■ What to produce:
Determine the number of lines in the listing that include the string "Stevia"; the reply consists of that number only.

=-=-=-=-=

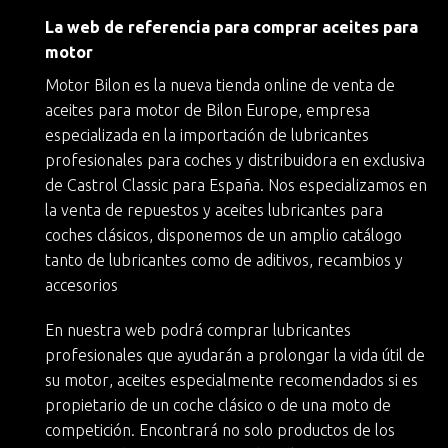
La web de referencia para comprar aceites para
motor
Motor Bilon es la nueva
tienda online de venta de
aceites para motor
de
Bilon Europe
, empresa
especializada en la importación de lubricantes
profesionales para coches y
distribuidora en exclusiva
de Castrol Classic
para España. Nos especializamos en
la
venta de repuestos y aceites lubricantes para
coches clásicos
, disponemos de un amplio catálogo
tanto de lubricantes como de aditivos, recambios y
accesorios
En nuestra web podrá
comprar lubricantes
profesionales
que ayudarán a
prolongar la vida útil de
su motor
, aceites especialmente recomendados si es
propietario de un
coche clásico
o de una moto de
competición. Encontrará no solo productos de los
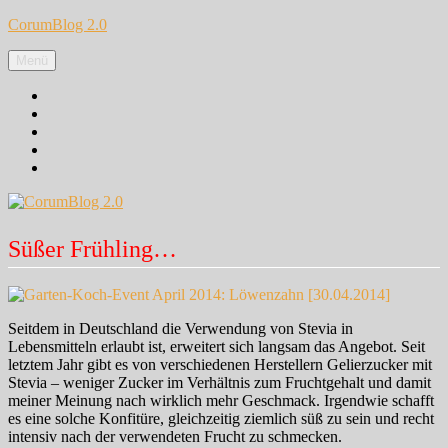
Zum
CorumBlog 2.0
Inhalt
springen
Menü
Facebook
Instagram
Pinterest
Google+
Twitter
Süßer Frühling…
Seitdem in Deutschland die Verwendung von Stevia in
Lebensmitteln erlaubt ist, erweitert sich langsam das Angebot. Seit
letztem Jahr gibt es von verschiedenen Herstellern Gelierzucker mit
Stevia – weniger Zucker im Verhältnis zum Fruchtgehalt und damit
meiner Meinung nach wirklich mehr Geschmack. Irgendwie schafft
es eine solche Konfitüre, gleichzeitig ziemlich süß zu sein und recht
intensiv nach der verwendeten Frucht zu schmecken.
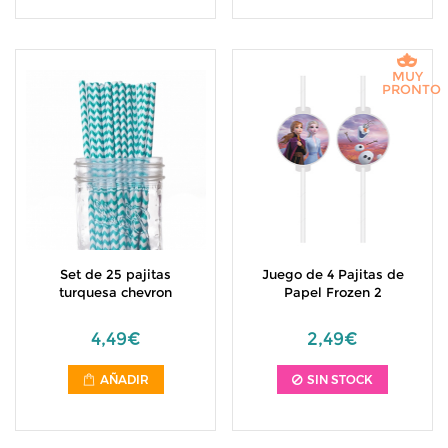
MUY
PRONTO
Set de 25 pajitas
Juego de 4 Pajitas de
turquesa chevron
Papel Frozen 2
4,49€
2,49€
AÑADIR
SIN STOCK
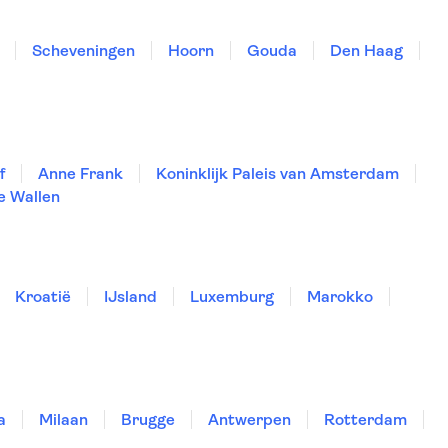
Scheveningen
Hoorn
Gouda
Den Haag
f
Anne Frank
Koninklijk Paleis van Amsterdam
e Wallen
Kroatië
IJsland
Luxemburg
Marokko
a
Milaan
Brugge
Antwerpen
Rotterdam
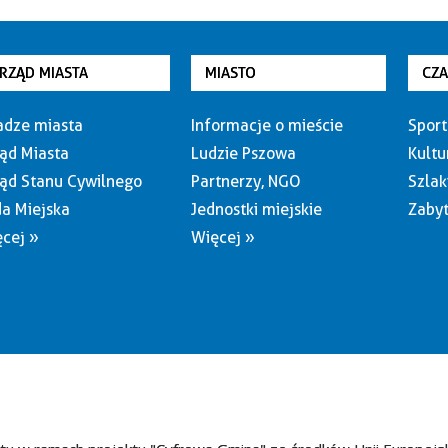
RZĄD MIASTA
MIASTO
CZ
dze miasta
Informacje o mieście
Sport
ąd Miasta
Ludzie Pszowa
Kultu
ąd Stanu Cywilnego
Partnerzy, NGO
Szlak
a Miejska
Jednostki miejskie
Zabyt
cej »
Więcej »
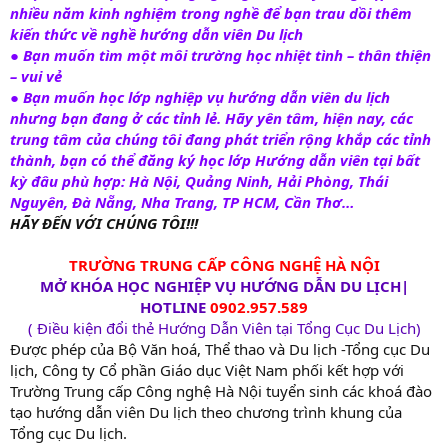
nhiều năm kinh nghiệm trong nghề để bạn trau dồi thêm
kiến thức về nghề hướng dẫn viên Du lịch
● Bạn muốn tìm một môi trường học nhiệt tình – thân thiện
– vui vẻ
● Bạn muốn học lớp nghiệp vụ hướng dẫn viên du lịch
nhưng bạn đang ở các tỉnh lẻ. Hãy yên tâm, hiện nay, các
trung tâm của chúng tôi đang phát triển rộng khắp các tỉnh
thành, bạn có thể đăng ký học lớp Hướng dẫn viên tại bất
kỳ đâu phù hợp: Hà Nội, Quảng Ninh, Hải Phòng, Thái
Nguyên, Đà Nẵng, Nha Trang, TP HCM, Cần Thơ…
HÃY ĐẾN VỚI CHÚNG TÔI!!!
TRƯỜNG TRUNG CẤP CÔNG NGHỆ HÀ NỘI
MỞ KHÓA HỌC NGHIỆP VỤ HƯỚNG DẪN DU LỊCH
|
HOTLINE
0902.957.589
( Điều kiện đổi thẻ Hướng Dẫn Viên tại Tổng Cục Du Lịch)
Được phép của Bộ Văn hoá, Thể thao và Du lịch -Tổng cục Du
lịch, Công ty Cổ phần Giáo dục Việt Nam phối kết hợp với
Trường Trung cấp Công nghệ Hà Nội tuyển sinh các khoá đào
tạo hướng dẫn viên Du lịch theo chương trình khung của
Tổng cục Du lịch.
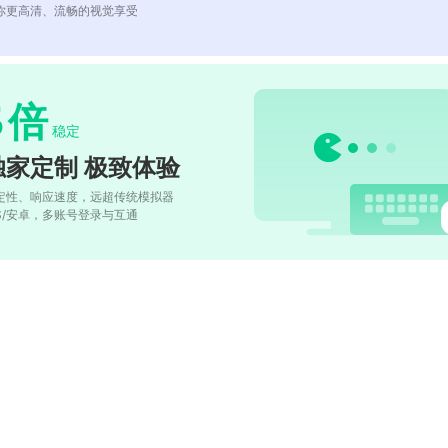
你更高清、流畅的视觉享受
5
倍
稳定
独家定制 极致体验
定性、响应速度，远超传统模拟器
OS/安卓，多账号登录与互通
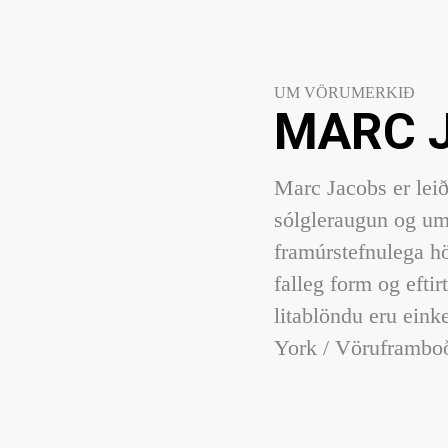
UM VÖRUMERKIÐ
MARC 
Marc Jacobs er lei
sólgleraugun og umg
framúrstefnulega hö
falleg form og eftirt
litablöndu eru ein
York / Vöruframboð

=-=-=-=-=

■ Expected answer:
2